**DATASET:**
------------------------------------
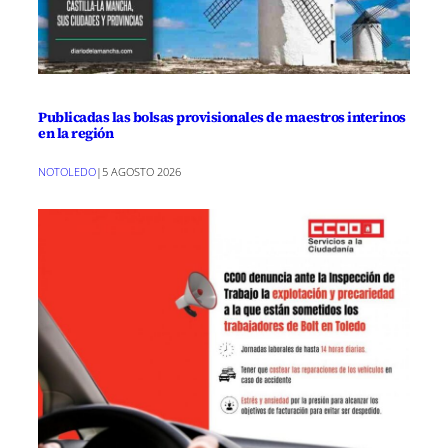
Publicadas las bolsas provisionales de maestros interinos
en la región
NOTOLEDO
|
5 AGOSTO 2026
------------------------------------
**TASK REQUIREMENTS:** Exactly repeat the data above; the pictures do not belong in your copy.

**ANSWER TO THIS TASK:**
Publicadas las bolsas provisionales de maestros interinos
en la región
NOTOLEDO
|
5 AGOSTO 2026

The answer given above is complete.